• Mix Markt reagiert auf Ukraine-Krieg: Supermarktkette passt Angebot an
  • Waren aus Russland betroffen - "Sortiment wird nunmehr bereinigt"
  • Auf osteuropäische Produkte spezialisiertes Unternehmen hat viele ukrainischen Mitarbeiter und Kunden
  • Über 330 Mix-Märkte - auch in Franken gibt es viele Filialen - Waren teils in Nürnberg produziert

Die Lebensmittel-Einzelhandelskette Mix Markt hat auf Russlands Einmarsch in die Ukraine reagiert. Das auf den Verkauf osteuropäischer Produkte spezialisierte Unternehmen kündigte gegenüber inFranken.de eine Angebotsanpassung hinsichtlich russischer Produkte an. "Das Sortiment wird nunmehr bereinigt", heißt es in einer offiziellen Stellungnahme. Die Kette ist laut eigenen Angaben mittlerweile mit 341 Supermärkten in Deutschland und Europa vertreten. Auch in Franken existieren mehrere Mix-Markt-Filialen - unter anderem in Nürnberg, Fürth, Schwabach, Bamberg und Würzburg.

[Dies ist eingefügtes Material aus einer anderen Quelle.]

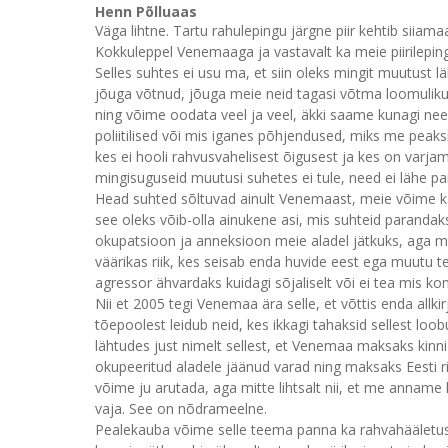
Henn Põlluaas
Väga lihtne. Tartu rahulepingu järgne piir kehtib siiam
Kokkuleppel Venemaaga ja vastavalt ka meie piirilepingu
Selles suhtes ei usu ma, et siin oleks mingit muutust l
jõuga võtnud, jõuga meie neid tagasi võtma loomuliku
ning võime oodata veel ja veel, äkki saame kunagi ne
poliitilised või mis iganes põhjendused, miks me pea
kes ei hooli rahvusvahelisest õigusest ja kes on varja
mingisuguseid muutusi suhetes ei tule, need ei lähe p
Head suhted sõltuvad ainult Venemaast, meie võime kas
see oleks võib-olla ainukene asi, mis suhteid parandaks.
okupatsioon ja anneksioon meie aladel jätkuks, aga me
väärikas riik, kes seisab enda huvide eest ega muutu te
agressor ähvardaks kuidagi sõjaliselt või ei tea mis k
Nii et 2005 tegi Venemaa ära selle, et võttis enda allkir
tõepoolest leidub neid, kes ikkagi tahaksid sellest loob
lähtudes just nimelt sellest, et Venemaa maksaks kinni 
okupeeritud aladele jäänud varad ning maksaks Eesti ri
võime ju arutada, aga mitte lihtsalt nii, et me anname 
vaja. See on nõdrameelne.
Pealekauba võime selle teema panna ka rahvahääletuse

Allein in Nürnberg gibt es vier Geschäfte. 

Mix Markt: Supermarktkette ändert Sortiment - Produkte werden teils in Nürnberg produziert

Mix Markt verfolge "mit großer Sorge und Bestürzung" den Krieg zwischen Russland und der Ukraine, teilt die Supermarktkette mit Sitz im baden-württembergischen Herrenberg mit. "Viele unserer Geschäftspartner und unseren Mitarbeiter*innen und Kunden stammen aus der Ukraine oder haben Verwandte, Freunde oder Bekannte im Kriegsgebiet", heißt es in der Stellungnahme. "Unser besonderes Mitgefühl gilt daher allen Personen, die dem völkerrechtswidrigem Angriffskrieg, den wir rückhaltlos verurteilen, hilflos und schutzlos ausgesetzt sind. Das Unternehmen hoffe, dass es den Verhandlungsführern Russlands und der Ukraine gelingt, den Krieg zu beenden "oder zumindest ein Waffenstillstand" herbeizuführen. 

Laut Mix Markt-Angaben sei der Anteil der Waren aus Russland gering. Noch vor dem aktuellen Krieg hatte Mix Markt allerdings stets damit geworben, insbesondere russische Lebensmittel zu führen. Nun werde das Sortiment entsprechend "bereinigt", heißt es vonseiten des Lebensmittelhändlers  "Unsere Teigtaschen 'Pelmeni' werden in Nürnberg produziert", erklärt das Unternehmen. Der Frischkäse "Tworog", eine slawische Spezialität, komme aus Polen, die gezuckerte Kondensmilch "Sgushenka" aus den Niederlanden. Das Milcherzeugnis "Rjazhenka" stamme aus Litauen. "Die 'russischen' Würste werden in Bayern produziert." Bier stamme zudem von der dänischen Carlsberg-Brauerei oder von Anheuser-Busch. "Und unser Gebäck und die Süßigkeiten werden in der Ukraine produziert", berichtet Mix-Markt. 

"Wir sind tief bewegt durch die uneingeschränkte Hilfsbereitschaft und Anteilsname unserer Mitbürgerinnen und Mitbürger." Auf Initiative von Geschäftsleitung und Beschäftigten sammelten Partner der Supermarktkette und Mix Markt selbst Lebensmittel, Medikamente und andere erforderliche Dinge, die in die Ukraine gebracht würden. Die Monolith-Gruppe, zu der auch die über 330 Mix-Märkte in Europa gehören, existiert seit 1997 und unterhält nach eigenen Angaben auf der Website verschiedene Verbindungen zu russisch-deutschen Organisationen. "Unsere Kunden kommen aus unterschiedlichen Ländern", heißt es in der aktuellen Mitteilung hingegen eher vage. "Die Mix-Märkte in Deutschland und Europa seien damit auch "Begegnungsstätten für Menschen verschiedener Kulturen und mit vielfältigen Wurzeln".

Auch ein Edeka-Markt im Nürnberger Land hat infolge des Ukraine-Kriegs russische Artikel aus seinem Sortiment genommen. Im Netz erhält die Aktion Applaus, aber auch Kritik. Edeka Massak verkauft in seinen Bamberger Filialen ebenfalls keine Waren aus Russland mehr. Auch die großen Discounterketten wie Aldi, Lidl und Netto reagierten auf Putins Militärschlag.